Below, a look at the BulletShieldingFactory method for setting up the bullet shielding components:

public static void addBulletShieldingComponentsAlwaysApplies(ComponentChain chain, double maxAdjustedFirePower) {
	BulletShieldingDrive bulletShieldingDrive = new BulletShieldingDrive();
	BulletShieldingController bulletShieldingController 
		= new BulletShieldingController(bulletShieldingDrive, 7);
	BulletShieldingGun bulletShieldingGun = null;
	if (maxAdjustedFirePower < RCPhysics.MIN_FIRE_POWER) {
		bulletShieldingGun = new BulletShieldingGun(bulletShieldingController);
	} else {
		bulletShieldingGun = new BulletShieldingGun(bulletShieldingController, maxAdjustedFirePower);
	}
	Scenario bulletShieldingScenario = new Scenario() {
		@Override
		public boolean applies() {
			return true;
		}
	};
	chain.addComponents(bulletShieldingScenario, bulletShieldingDrive, bulletShieldingGun);		
}

My current design uses a "controller" to deal with tracking shots, and it serves as an intermediary between the drive and gun.
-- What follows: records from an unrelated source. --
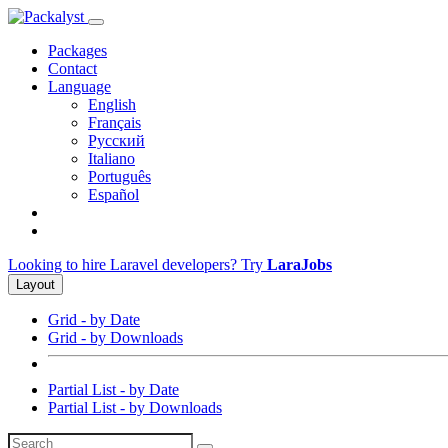
Packages
Contact
Language
English
Français
Русский
Italiano
Português
Español
Looking to hire Laravel developers? Try
LaraJobs
Layout
Grid - by Date
Grid - by Downloads
Partial List - by Date
Partial List - by Downloads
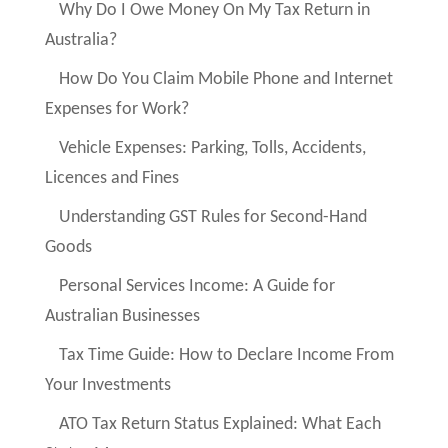
Why Do I Owe Money On My Tax Return in
Australia?
How Do You Claim Mobile Phone and Internet
Expenses for Work?
Vehicle Expenses: Parking, Tolls, Accidents,
Licences and Fines
Understanding GST Rules for Second-Hand
Goods
Personal Services Income: A Guide for
Australian Businesses
Tax Time Guide: How to Declare Income From
Your Investments
ATO Tax Return Status Explained: What Each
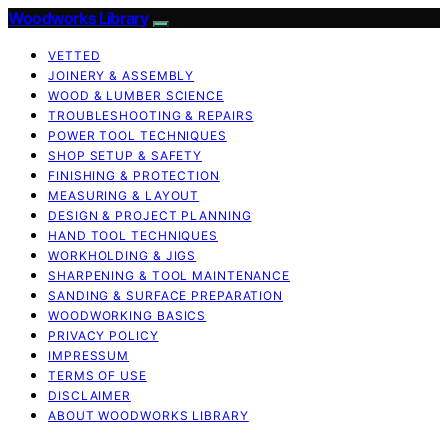
Woodworks Library
VETTED
JOINERY & ASSEMBLY
WOOD & LUMBER SCIENCE
TROUBLESHOOTING & REPAIRS
POWER TOOL TECHNIQUES
SHOP SETUP & SAFETY
FINISHING & PROTECTION
MEASURING & LAYOUT
DESIGN & PROJECT PLANNING
HAND TOOL TECHNIQUES
WORKHOLDING & JIGS
SHARPENING & TOOL MAINTENANCE
SANDING & SURFACE PREPARATION
WOODWORKING BASICS
PRIVACY POLICY
IMPRESSUM
TERMS OF USE
DISCLAIMER
ABOUT WOODWORKS LIBRARY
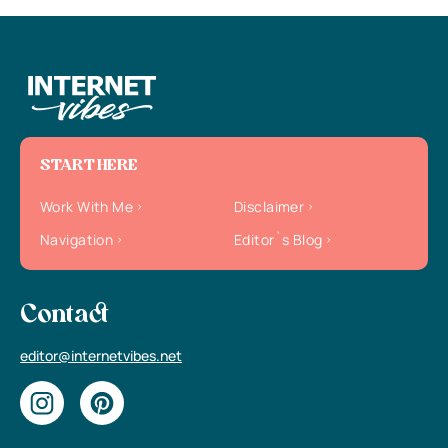
START HERE
Work With Me
Disclaimer
Navigation
Editor`s Blog
Contact
editor@internetvibes.net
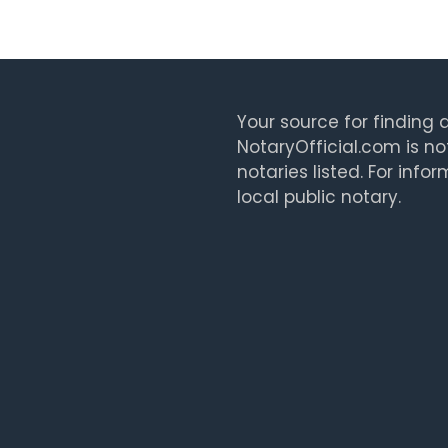
Your source for finding a
NotaryOfficial.com is no
notaries listed. For info
local public notary.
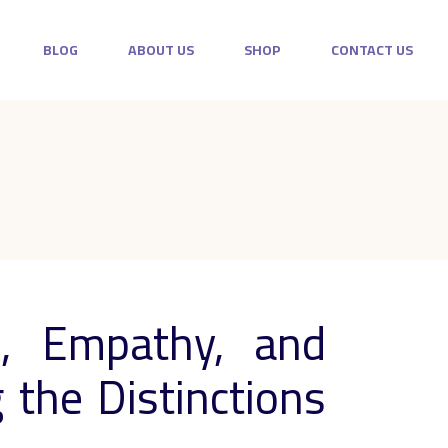
BLOG
ABOUT US
SHOP
CONTACT US
, Empathy, and
the Distinctions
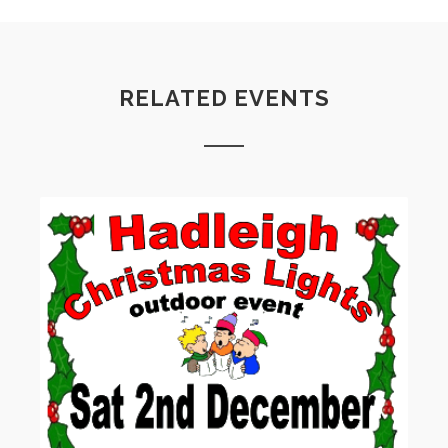
RELATED EVENTS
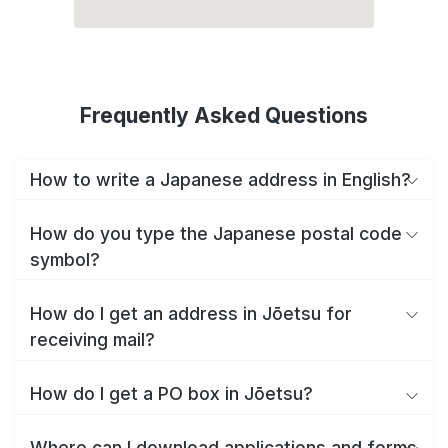
Frequently Asked Questions
How to write a Japanese address in English?
How do you type the Japanese postal code
symbol?
How do I get an address in Jōetsu for
receiving mail?
How do I get a PO box in Jōetsu?
Where can I download applications and forms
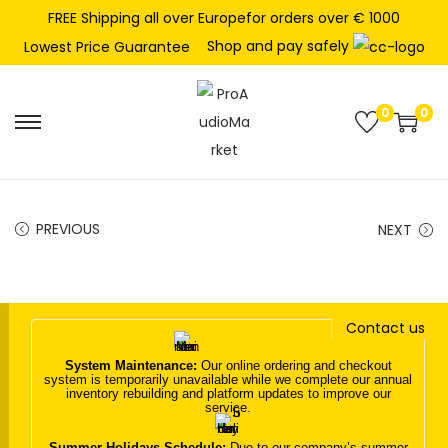
FREE Shipping all over Europefor orders over € 1000
Shop and pay safely
Lowest Price Guarantee
0
0
S
S
k
k
i
i
p
p
PREVIOUS
NEXT
t
t
o
o
n
c
Contact us
a
o
v
n
System Maintenance:
Our online ordering and checkout
system is temporarily unavailable while we complete our annual
i
t
inventory rebuilding and platform updates to improve our
service.
g
e
a
n
Summer Holidays Schedule:
Due to our company’s summer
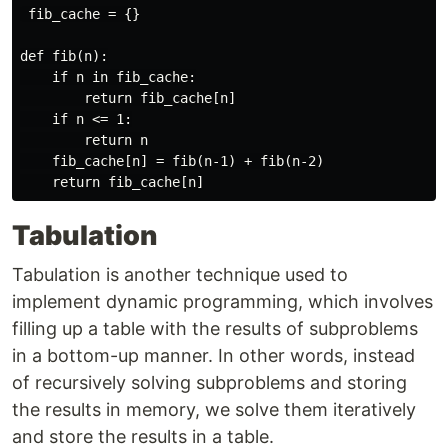
 fib_cache = {}

def fib(n):

    if n in fib_cache:

        return fib_cache[n]

    if n <= 1:

        return n

    fib_cache[n] = fib(n-1) + fib(n-2)

Tabulation
Tabulation is another technique used to
implement dynamic programming, which involves
filling up a table with the results of subproblems
in a bottom-up manner. In other words, instead
of recursively solving subproblems and storing
the results in memory, we solve them iteratively
and store the results in a table.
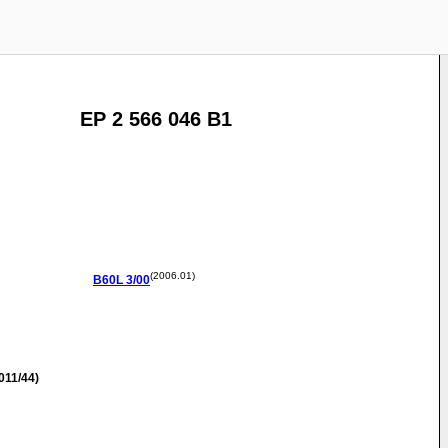
EP 2 566 046 B1
(2006.01)
B60L
3/00
011/44)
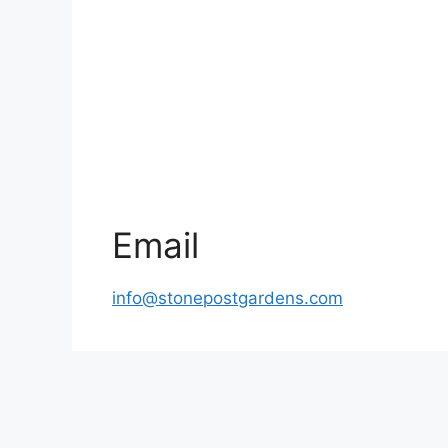
Email
info@stonepostgardens.com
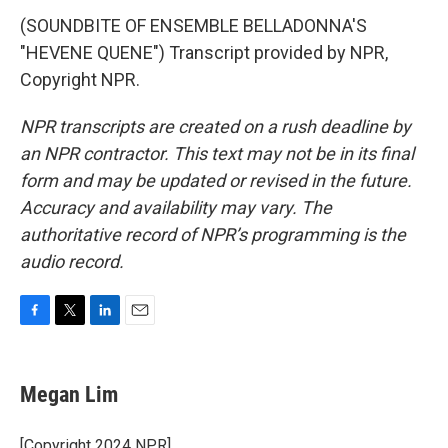
(SOUNDBITE OF ENSEMBLE BELLADONNA'S
"HEVENE QUENE") Transcript provided by NPR,
Copyright NPR.
NPR transcripts are created on a rush deadline by
an NPR contractor. This text may not be in its final
form and may be updated or revised in the future.
Accuracy and availability may vary. The
authoritative record of NPR’s programming is the
audio record.
F
T
L
E
a
w
i
m
c
i
n
a
e
t
k
i
Megan Lim
b
t
e
l
o
e
d
o
r
I
[Copyright 2024 NPR]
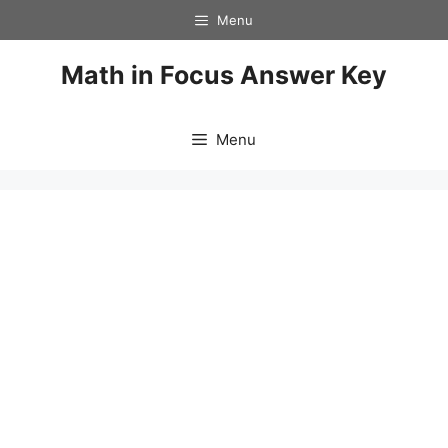
Skip
Menu
to
content
Math in Focus Answer Key
Menu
The gun requests waves from the controller, and the controller tells the drive what to do and lets the gun know when it's okay to fire.

For v1.0, I'm not utilizing the max adjusted fire power functionality. I just always use 0.1 shots. If I ever turn it on, it will vary the fire power up to the given amount in an attempt to improve the shielding overlap.

The parameter 7 sent to the controller is the number of ticks needed to prep for and shield an opponent shot. This is higher than I'd like, and I hope to make some improvements in the future to reduce that number.